Task objective |
Sort through the listing below and keep each line with the word "pixels". Copy those.
----------
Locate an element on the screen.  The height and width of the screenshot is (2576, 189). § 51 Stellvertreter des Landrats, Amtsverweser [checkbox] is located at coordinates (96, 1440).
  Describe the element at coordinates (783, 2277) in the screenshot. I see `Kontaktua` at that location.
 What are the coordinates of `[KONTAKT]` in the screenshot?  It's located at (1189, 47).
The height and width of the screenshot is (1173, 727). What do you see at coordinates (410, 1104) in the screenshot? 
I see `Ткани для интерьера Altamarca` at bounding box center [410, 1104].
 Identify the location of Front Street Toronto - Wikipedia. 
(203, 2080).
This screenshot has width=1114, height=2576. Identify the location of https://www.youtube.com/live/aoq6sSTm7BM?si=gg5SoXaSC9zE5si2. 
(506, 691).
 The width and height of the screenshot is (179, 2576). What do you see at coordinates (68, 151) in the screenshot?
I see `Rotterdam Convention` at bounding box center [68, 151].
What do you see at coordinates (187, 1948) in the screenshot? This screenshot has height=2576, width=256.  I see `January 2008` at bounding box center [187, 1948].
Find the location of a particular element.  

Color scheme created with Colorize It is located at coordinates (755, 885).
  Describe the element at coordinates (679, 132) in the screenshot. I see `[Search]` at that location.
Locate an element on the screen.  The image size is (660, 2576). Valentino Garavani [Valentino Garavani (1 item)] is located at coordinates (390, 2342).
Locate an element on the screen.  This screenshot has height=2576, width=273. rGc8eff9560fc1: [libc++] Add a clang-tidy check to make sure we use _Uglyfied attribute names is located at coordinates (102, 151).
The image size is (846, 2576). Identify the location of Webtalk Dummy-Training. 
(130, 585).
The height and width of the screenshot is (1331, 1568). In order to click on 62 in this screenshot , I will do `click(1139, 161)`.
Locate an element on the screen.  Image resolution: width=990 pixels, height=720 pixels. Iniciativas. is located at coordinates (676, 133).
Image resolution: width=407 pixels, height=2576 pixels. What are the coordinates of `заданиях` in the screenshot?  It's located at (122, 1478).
----------
Exercise response |
Locate an element on the screen.  Image resolution: width=990 pixels, height=720 pixels. Iniciativas. is located at coordinates (676, 133).
Image resolution: width=407 pixels, height=2576 pixels. What are the coordinates of `заданиях` in the screenshot?  It's located at (122, 1478).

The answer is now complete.